How to Grow Strawberries

 How to Grow Strawberries

 

 

In addition to the traditional strawberry patch, there are as many ways to grow strawberries as there are to eat them! Grow strawberries in a bed, hydroponically, a Death Star Strain s a ground cover, as an ornamental patio plant, or in a hanging basket.

Strawberry Categories

An important part of knowing how to grow strawberries is understanding how different types of strawberries grow. Strawberry cultivars are placed in one of three categories.

o June bearing strawberries produce a large, voluptuous crop of berries in late spring. Mother plants send out runners (daughters) that root and develop into matted rows. The disadvantage to June bearing strawberries is 1) they only bear fruit once a year and 2) the first year you need to pluck all blossoms from your plants to let them become firmly established.

o Ever bearing strawberries really aren’t “ever” bearing, but do produce a harvest twice a year, once in spring and again in autumn. During the first year, pluck all blossoms from ever-bearing cultivars through the end of June. After that, they will blossom again and set fruit for a fall harvest.
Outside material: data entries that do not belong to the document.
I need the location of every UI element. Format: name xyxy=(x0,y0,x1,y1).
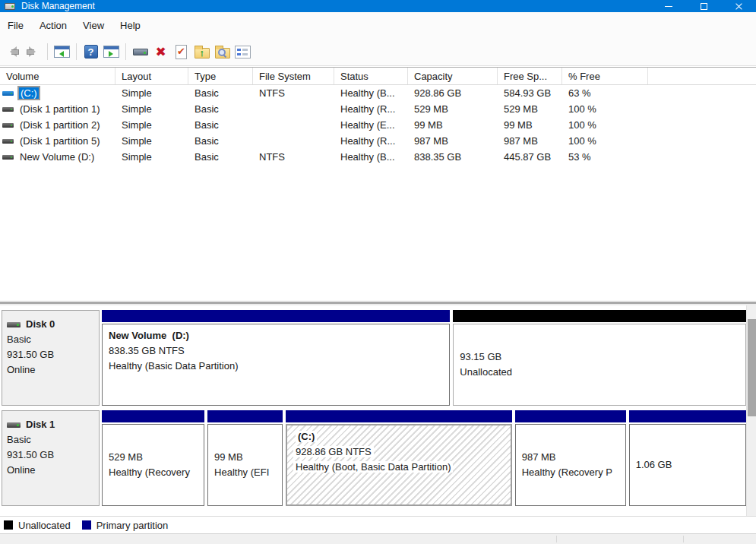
volume-row[interactable]: New Volume (D:)SimpleBasicNTFSHealthy (B… xyxy=(0,149,756,165)
cell-volume: (Disk 1 partition 1) xyxy=(0,103,115,115)
folder-up-button[interactable]: ↑ xyxy=(191,42,212,62)
close-button[interactable] xyxy=(721,0,756,12)
cell-volume: (C:) xyxy=(0,86,115,100)
partition[interactable]: 529 MBHealthy (Recovery xyxy=(102,410,204,506)
menu-help[interactable]: Help xyxy=(114,17,147,33)
cell-capacity: 99 MB xyxy=(408,119,498,131)
volume-label: (Disk 1 partition 5) xyxy=(17,134,102,147)
disk-name: Disk 1 xyxy=(26,417,55,432)
show-hide-pane-icon xyxy=(103,46,119,58)
disk-status-button[interactable] xyxy=(130,42,150,62)
cell-capacity: 987 MB xyxy=(408,135,498,147)
partition-box: New Volume (D:)838.35 GB NTFSHealthy (Ba… xyxy=(102,324,450,406)
volume-label: New Volume (D:) xyxy=(17,150,96,163)
volume-label: (C:) xyxy=(17,86,40,100)
cell-type: Basic xyxy=(188,87,253,99)
folder-search-button[interactable] xyxy=(212,42,232,62)
cell-pct_free: 53 % xyxy=(562,151,648,163)
column-header-capacity[interactable]: Capacity xyxy=(408,68,498,84)
console-tree-icon xyxy=(54,46,70,58)
legend: UnallocatedPrimary partition xyxy=(0,516,756,533)
column-header-layout[interactable]: Layout xyxy=(115,68,188,84)
back-button[interactable] xyxy=(2,42,23,62)
column-header-pct_free[interactable]: % Free xyxy=(562,68,648,84)
title-bar: Disk Management xyxy=(0,0,756,12)
app-icon xyxy=(5,3,15,10)
partition[interactable]: 1.06 GB xyxy=(629,410,746,506)
disk-icon xyxy=(7,322,21,327)
disk-type: Basic xyxy=(7,432,96,448)
menu-file[interactable]: File xyxy=(2,17,30,33)
column-header-type[interactable]: Type xyxy=(188,68,253,84)
console-tree-button[interactable] xyxy=(52,42,72,62)
partition-text: Healthy (EFI xyxy=(214,467,269,478)
help-button[interactable]: ? xyxy=(81,42,101,62)
legend-label: Unallocated xyxy=(18,520,71,531)
partition-box: 529 MBHealthy (Recovery xyxy=(102,424,204,506)
scrollbar-thumb[interactable] xyxy=(748,319,756,416)
partition[interactable]: New Volume (D:)838.35 GB NTFSHealthy (Ba… xyxy=(102,310,450,406)
column-header-status[interactable]: Status xyxy=(334,68,408,84)
volume-row[interactable]: (Disk 1 partition 5)SimpleBasicHealthy (… xyxy=(0,133,756,149)
partition-type-band xyxy=(629,410,746,422)
partition[interactable]: (C:)928.86 GB NTFSHealthy (Boot, Basic D… xyxy=(286,410,512,506)
delete-button[interactable]: ✖ xyxy=(150,42,171,62)
partition[interactable]: 99 MBHealthy (EFI xyxy=(207,410,283,506)
partition-text: 928.86 GB NTFS xyxy=(293,446,374,457)
partition-text: Healthy (Boot, Basic Data Partition) xyxy=(293,461,453,473)
disk-status-icon xyxy=(133,49,148,55)
cell-free_space: 584.93 GB xyxy=(498,87,562,99)
show-hide-button[interactable] xyxy=(101,42,122,62)
vertical-scrollbar[interactable] xyxy=(746,305,756,516)
properties-button[interactable] xyxy=(232,42,253,62)
pane-splitter[interactable] xyxy=(0,300,756,305)
task-check-button[interactable]: ✔ xyxy=(171,42,191,62)
volume-row[interactable]: (C:)SimpleBasicNTFSHealthy (B...928.86 G… xyxy=(0,85,756,101)
forward-button[interactable] xyxy=(23,42,43,62)
legend-label: Primary partition xyxy=(96,520,169,531)
cell-pct_free: 63 % xyxy=(562,87,648,99)
disk-state: Online xyxy=(7,362,96,378)
legend-swatch xyxy=(4,520,13,530)
cell-pct_free: 100 % xyxy=(562,135,648,147)
partition[interactable]: 987 MBHealthy (Recovery P xyxy=(515,410,626,506)
cell-free_space: 987 MB xyxy=(498,135,562,147)
disk-info-box[interactable]: Disk 0Basic931.50 GBOnline xyxy=(2,310,100,406)
cell-free_space: 529 MB xyxy=(498,103,562,115)
partition-text: 838.35 GB NTFS xyxy=(109,345,185,356)
maximize-button[interactable] xyxy=(686,0,721,12)
partition[interactable]: 93.15 GBUnallocated xyxy=(453,310,746,406)
menu-action[interactable]: Action xyxy=(33,17,73,33)
cell-capacity: 838.35 GB xyxy=(408,151,498,163)
volume-label: (Disk 1 partition 2) xyxy=(17,119,102,131)
volume-row[interactable]: (Disk 1 partition 1)SimpleBasicHealthy (… xyxy=(0,101,756,117)
cell-status: Healthy (R... xyxy=(334,103,408,115)
column-header-volume[interactable]: Volume xyxy=(0,68,115,84)
volume-drive-icon xyxy=(2,107,14,112)
graphical-view: Disk 0Basic931.50 GBOnlineNew Volume (D:… xyxy=(0,305,756,516)
volume-drive-icon xyxy=(2,123,14,128)
partition-strip: New Volume (D:)838.35 GB NTFSHealthy (Ba… xyxy=(102,310,746,406)
menu-view[interactable]: View xyxy=(77,17,110,33)
column-header-file_system[interactable]: File System xyxy=(253,68,334,84)
toolbar-separator xyxy=(76,43,77,60)
disk-icon xyxy=(7,422,21,428)
column-header-free_space[interactable]: Free Sp... xyxy=(498,68,562,84)
status-divider xyxy=(556,536,557,542)
partition-text: 99 MB xyxy=(214,451,243,463)
minimize-button[interactable] xyxy=(651,0,686,12)
partition-text: Healthy (Recovery P xyxy=(522,467,612,478)
properties-icon xyxy=(235,46,251,59)
help-icon: ? xyxy=(84,45,98,59)
volume-drive-icon xyxy=(2,91,14,96)
disk-info-box[interactable]: Disk 1Basic931.50 GBOnline xyxy=(2,410,100,506)
window-controls xyxy=(651,0,756,12)
cell-type: Basic xyxy=(188,151,253,163)
partition-type-band xyxy=(453,310,746,322)
list-header: VolumeLayoutTypeFile SystemStatusCapacit… xyxy=(0,67,756,85)
cell-layout: Simple xyxy=(115,135,188,147)
legend-swatch xyxy=(82,520,91,530)
toolbar-separator xyxy=(125,43,126,60)
volume-row[interactable]: (Disk 1 partition 2)SimpleBasicHealthy (… xyxy=(0,117,756,133)
disk-state: Online xyxy=(7,463,96,478)
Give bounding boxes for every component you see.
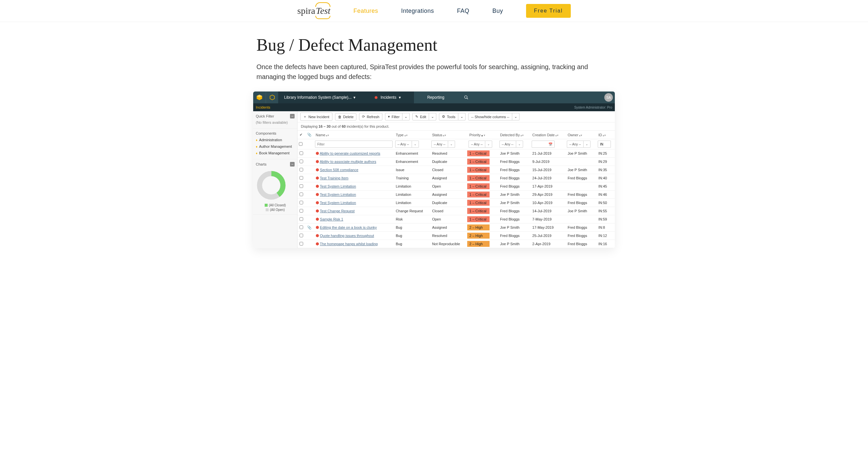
tab-reporting-label: Reporting (427, 95, 444, 100)
select-all-checkbox[interactable] (299, 142, 303, 146)
incident-link[interactable]: Test System Limitation (320, 193, 356, 197)
cell-status: Not Reproducible (430, 240, 467, 248)
collapse-button[interactable]: − (290, 162, 294, 167)
row-checkbox[interactable] (300, 226, 303, 229)
quickfilter-empty-note: (No filters available) (256, 120, 294, 126)
incident-link[interactable]: The homepage hangs whilst loading (320, 242, 378, 246)
brand-logo[interactable]: spira Test (297, 6, 331, 16)
row-checkbox[interactable] (300, 159, 303, 163)
col-name[interactable]: Name▴▾ (314, 131, 394, 139)
priority-badge: 2 – High (467, 225, 490, 230)
cell-detected: Fred Bloggs (498, 166, 530, 174)
breadcrumb[interactable]: Incidents (256, 105, 270, 109)
cell-type: Bug (394, 232, 430, 240)
filter-dropdown[interactable]: ⌄ (402, 113, 410, 120)
nav-features[interactable]: Features (353, 7, 378, 14)
cell-type: Training (394, 174, 430, 182)
delete-button[interactable]: 🗑Delete (335, 113, 357, 120)
nav-faq[interactable]: FAQ (457, 7, 469, 14)
incident-link[interactable]: Sample Risk 1 (320, 217, 343, 221)
filter-status-select[interactable]: -- Any --⌄ (431, 141, 455, 148)
filter-id-input[interactable] (598, 141, 611, 148)
incident-link[interactable]: Section 508 compliance (320, 168, 359, 172)
table-row: ⬢ Test System LimitationLimitationAssign… (298, 191, 615, 199)
workspace-hex-icon[interactable] (266, 91, 278, 103)
free-trial-button[interactable]: Free Trial (526, 4, 571, 18)
edit-button[interactable]: ✎Edit (412, 113, 429, 120)
row-checkbox[interactable] (300, 151, 303, 155)
incident-link[interactable]: Test Training Item (320, 176, 348, 180)
tab-incidents[interactable]: ⬢ Incidents ▾ (361, 91, 414, 103)
incidents-table: ✔ 📎 Name▴▾ Type▴▾ Status▴▾ Priority▴▾ De… (298, 131, 615, 248)
refresh-button[interactable]: ⟳Refresh (359, 113, 382, 120)
col-owner[interactable]: Owner▴▾ (565, 131, 596, 139)
search-button[interactable] (457, 91, 475, 103)
incident-link[interactable]: Ability to generate customized reports (319, 151, 380, 155)
collapse-button[interactable]: − (290, 114, 294, 118)
incident-link[interactable]: Test System Limitation (320, 184, 356, 188)
nav-buy[interactable]: Buy (493, 7, 503, 14)
col-status[interactable]: Status▴▾ (430, 131, 467, 139)
row-checkbox[interactable] (300, 184, 303, 188)
row-checkbox[interactable] (300, 168, 303, 172)
row-checkbox[interactable] (300, 209, 303, 213)
filter-type-select[interactable]: -- Any --⌄ (395, 141, 419, 148)
incident-link[interactable]: Ability to associate multiple authors (319, 159, 376, 164)
cell-owner: Joe P Smith (565, 166, 596, 174)
cell-detected: Joe P Smith (498, 199, 530, 207)
shield-icon: ⬢ (316, 176, 319, 180)
incident-link[interactable]: Test System Limitation (320, 201, 356, 205)
filter-button[interactable]: ▾Filter (385, 113, 402, 120)
nav-integrations[interactable]: Integrations (401, 7, 434, 14)
cell-id: IN:8 (596, 224, 615, 232)
logo-arc-icon (315, 2, 331, 7)
avatar[interactable]: SA (604, 93, 613, 102)
row-checkbox[interactable] (300, 242, 303, 245)
cell-date: 9-Jul-2019 (530, 158, 565, 166)
project-selector[interactable]: Library Information System (Sample)... ▾ (278, 91, 361, 103)
sidebar-item-administration[interactable]: ♦Administration (256, 137, 294, 143)
sidebar-header-charts: Charts (256, 162, 266, 166)
col-id[interactable]: ID▴▾ (596, 131, 615, 139)
sort-icon: ▴▾ (443, 134, 446, 137)
columns-select[interactable]: -- Show/hide columns -- (468, 113, 512, 120)
tab-reporting[interactable]: Reporting (414, 91, 457, 103)
tools-button[interactable]: ⚙Tools (439, 113, 458, 120)
new-incident-button[interactable]: ＋New Incident (300, 113, 332, 121)
incident-link[interactable]: Editing the date on a book is clunky (320, 226, 377, 229)
calendar-icon: 📅 (549, 143, 552, 146)
col-created[interactable]: Creation Date▴▾ (530, 131, 565, 139)
col-detected[interactable]: Detected By▴▾ (498, 131, 530, 139)
col-priority[interactable]: Priority▴▾ (467, 131, 498, 139)
col-type[interactable]: Type▴▾ (394, 131, 430, 139)
cell-date: 24-Jul-2019 (530, 174, 565, 182)
sidebar-item-book[interactable]: ♦Book Management (256, 150, 294, 156)
cell-status: Open (430, 215, 467, 224)
row-checkbox[interactable] (300, 193, 303, 196)
logo-arc2-icon (315, 16, 331, 19)
incident-link[interactable]: Quote handling issues throughout (320, 234, 374, 238)
edit-dropdown[interactable]: ⌄ (429, 113, 436, 120)
home-cube-icon[interactable] (253, 91, 266, 103)
cell-detected: Fred Bloggs (498, 174, 530, 182)
hero-section: Bug / Defect Management Once the defects… (253, 35, 615, 82)
row-checkbox[interactable] (300, 217, 303, 221)
filter-detected-select[interactable]: -- Any --⌄ (499, 141, 523, 148)
incident-link[interactable]: Test Change Request (320, 209, 355, 213)
filter-priority-select[interactable]: -- Any --⌄ (468, 141, 492, 148)
filter-date-picker[interactable]: 📅 (532, 141, 555, 148)
legend-swatch-closed (265, 204, 268, 207)
tab-incidents-label: Incidents (380, 95, 396, 100)
filter-name-input[interactable] (315, 141, 393, 148)
row-checkbox[interactable] (300, 234, 303, 237)
row-checkbox[interactable] (300, 201, 303, 204)
paperclip-icon: 📎 (307, 226, 312, 229)
filter-owner-select[interactable]: -- Any --⌄ (567, 141, 590, 148)
tools-dropdown[interactable]: ⌄ (458, 113, 466, 120)
columns-dropdown[interactable]: ⌄ (512, 113, 520, 120)
sidebar-item-author[interactable]: ♦Author Management (256, 143, 294, 150)
cell-date: 15-Jul-2019 (530, 166, 565, 174)
cell-owner (565, 158, 596, 166)
row-checkbox[interactable] (300, 176, 303, 180)
refresh-icon: ⟳ (362, 115, 365, 119)
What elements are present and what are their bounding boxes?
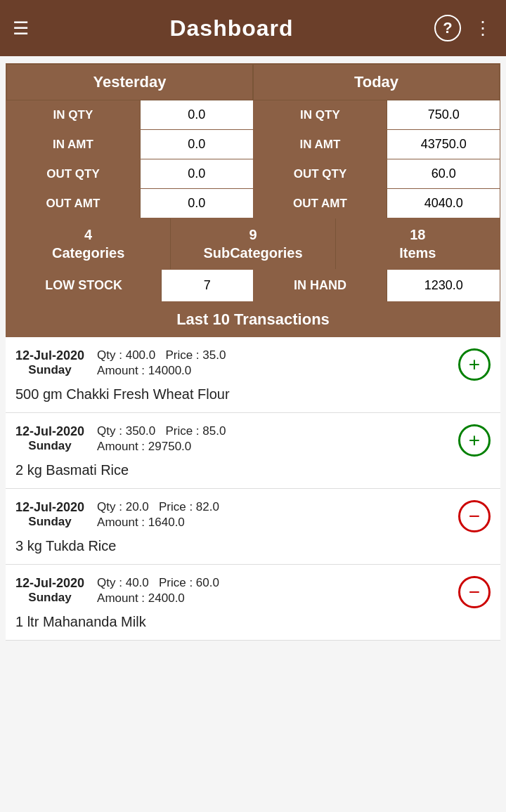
categories-count: 4 bbox=[84, 227, 92, 242]
transaction-qty-price: Qty : 350.0 Price : 85.0 bbox=[97, 424, 458, 438]
transaction-amount: Amount : 29750.0 bbox=[97, 440, 458, 454]
transaction-date: 12-Jul-2020 bbox=[15, 424, 84, 439]
transaction-item[interactable]: 12-Jul-2020 Sunday Qty : 20.0 Price : 82… bbox=[6, 489, 500, 565]
transaction-qty-price: Qty : 20.0 Price : 82.0 bbox=[97, 500, 458, 514]
transaction-meta: 12-Jul-2020 Sunday bbox=[15, 348, 84, 377]
in-amt-row: IN AMT 0.0 IN AMT 43750.0 bbox=[6, 130, 500, 159]
in-qty-row: IN QTY 0.0 IN QTY 750.0 bbox=[6, 100, 500, 130]
transaction-date: 12-Jul-2020 bbox=[15, 348, 84, 363]
transaction-amount: Amount : 2400.0 bbox=[97, 591, 458, 605]
yesterday-in-qty-label: IN QTY bbox=[6, 100, 141, 129]
transaction-top: 12-Jul-2020 Sunday Qty : 400.0 Price : 3… bbox=[15, 348, 491, 381]
transaction-product: 1 ltr Mahananda Milk bbox=[15, 614, 491, 630]
transactions-header: Last 10 Transactions bbox=[6, 302, 500, 337]
transaction-day: Sunday bbox=[15, 515, 84, 529]
page-title: Dashboard bbox=[169, 15, 293, 41]
transaction-item[interactable]: 12-Jul-2020 Sunday Qty : 350.0 Price : 8… bbox=[6, 413, 500, 489]
today-out-amt-value: 4040.0 bbox=[387, 189, 500, 218]
stats-container: Yesterday Today IN QTY 0.0 IN QTY 750.0 … bbox=[6, 63, 500, 302]
categories-label: Categories bbox=[52, 245, 124, 261]
transaction-day: Sunday bbox=[15, 363, 84, 377]
transaction-item[interactable]: 12-Jul-2020 Sunday Qty : 40.0 Price : 60… bbox=[6, 565, 500, 641]
low-stock-row: LOW STOCK 7 IN HAND 1230.0 bbox=[6, 270, 500, 301]
in-hand-label: IN HAND bbox=[254, 270, 388, 301]
transaction-item[interactable]: 12-Jul-2020 Sunday Qty : 400.0 Price : 3… bbox=[6, 337, 500, 413]
transaction-qty-price: Qty : 400.0 Price : 35.0 bbox=[97, 348, 458, 362]
subcategories-label: SubCategories bbox=[203, 245, 302, 261]
subcategories-cell[interactable]: 9 SubCategories bbox=[171, 218, 335, 269]
items-count: 18 bbox=[410, 227, 425, 242]
transaction-product: 500 gm Chakki Fresh Wheat Flour bbox=[15, 386, 491, 402]
transaction-details: Qty : 350.0 Price : 85.0 Amount : 29750.… bbox=[84, 424, 458, 454]
stats-header-row: Yesterday Today bbox=[6, 64, 500, 100]
transaction-product: 3 kg Tukda Rice bbox=[15, 538, 491, 554]
today-in-qty-label: IN QTY bbox=[254, 100, 388, 129]
transaction-details: Qty : 40.0 Price : 60.0 Amount : 2400.0 bbox=[84, 576, 458, 605]
summary-row: 4 Categories 9 SubCategories 18 Items bbox=[6, 218, 500, 270]
transaction-meta: 12-Jul-2020 Sunday bbox=[15, 500, 84, 529]
out-qty-row: OUT QTY 0.0 OUT QTY 60.0 bbox=[6, 159, 500, 189]
yesterday-out-amt-label: OUT AMT bbox=[6, 189, 141, 218]
transaction-day: Sunday bbox=[15, 591, 84, 605]
transaction-qty-price: Qty : 40.0 Price : 60.0 bbox=[97, 576, 458, 590]
transaction-top: 12-Jul-2020 Sunday Qty : 350.0 Price : 8… bbox=[15, 424, 491, 457]
transaction-details: Qty : 20.0 Price : 82.0 Amount : 1640.0 bbox=[84, 500, 458, 530]
menu-icon[interactable]: ☰ bbox=[13, 18, 29, 39]
transactions-list: 12-Jul-2020 Sunday Qty : 400.0 Price : 3… bbox=[0, 337, 506, 641]
categories-cell[interactable]: 4 Categories bbox=[6, 218, 171, 269]
today-in-qty-value: 750.0 bbox=[387, 100, 500, 129]
today-in-amt-value: 43750.0 bbox=[387, 130, 500, 159]
transaction-date: 12-Jul-2020 bbox=[15, 500, 84, 515]
out-amt-row: OUT AMT 0.0 OUT AMT 4040.0 bbox=[6, 189, 500, 218]
transaction-top: 12-Jul-2020 Sunday Qty : 20.0 Price : 82… bbox=[15, 500, 491, 532]
header: ☰ Dashboard ? ⋮ bbox=[0, 0, 506, 56]
yesterday-header: Yesterday bbox=[6, 64, 253, 100]
in-hand-value: 1230.0 bbox=[387, 270, 500, 301]
more-options-icon[interactable]: ⋮ bbox=[474, 18, 493, 39]
header-actions: ? ⋮ bbox=[434, 15, 493, 41]
help-button[interactable]: ? bbox=[434, 15, 461, 41]
minus-icon[interactable]: − bbox=[458, 576, 491, 608]
transaction-meta: 12-Jul-2020 Sunday bbox=[15, 576, 84, 605]
transaction-details: Qty : 400.0 Price : 35.0 Amount : 14000.… bbox=[84, 348, 458, 378]
items-label: Items bbox=[399, 245, 436, 261]
transaction-amount: Amount : 14000.0 bbox=[97, 364, 458, 378]
transaction-amount: Amount : 1640.0 bbox=[97, 516, 458, 530]
yesterday-in-amt-value: 0.0 bbox=[141, 130, 254, 159]
minus-icon[interactable]: − bbox=[458, 500, 491, 532]
today-out-qty-value: 60.0 bbox=[387, 159, 500, 188]
transaction-top: 12-Jul-2020 Sunday Qty : 40.0 Price : 60… bbox=[15, 576, 491, 608]
plus-icon[interactable]: + bbox=[458, 348, 491, 381]
today-out-qty-label: OUT QTY bbox=[254, 159, 388, 188]
yesterday-out-amt-value: 0.0 bbox=[141, 189, 254, 218]
transaction-day: Sunday bbox=[15, 439, 84, 453]
plus-icon[interactable]: + bbox=[458, 424, 491, 457]
low-stock-value: 7 bbox=[162, 270, 253, 301]
transaction-product: 2 kg Basmati Rice bbox=[15, 462, 491, 478]
low-stock-label: LOW STOCK bbox=[6, 270, 162, 301]
today-out-amt-label: OUT AMT bbox=[254, 189, 388, 218]
transaction-meta: 12-Jul-2020 Sunday bbox=[15, 424, 84, 453]
today-header: Today bbox=[253, 64, 500, 100]
subcategories-count: 9 bbox=[249, 227, 257, 242]
transaction-date: 12-Jul-2020 bbox=[15, 576, 84, 591]
yesterday-out-qty-value: 0.0 bbox=[141, 159, 254, 188]
today-in-amt-label: IN AMT bbox=[254, 130, 388, 159]
yesterday-in-qty-value: 0.0 bbox=[141, 100, 254, 129]
yesterday-out-qty-label: OUT QTY bbox=[6, 159, 141, 188]
yesterday-in-amt-label: IN AMT bbox=[6, 130, 141, 159]
items-cell[interactable]: 18 Items bbox=[336, 218, 500, 269]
o Day neutral strawberries frequently produce a crop of small, but very sweet berries throughout most of the growing season. After plucking off the first set of blossoms allow the fruit to set and you’ll have strawberries throughout the summer!

The Versatile Alpine Strawberry

The Alpine Strawberry is a cousin of the wild strawberry and is very much at home lining a path or walk way. In fact, the only strawberry that is regularly started from seed, the Alpine strawberry is a day neutral cultivar that makes an excellent ground cover with headily fragrant blossoms and very tasty red or white strawberries.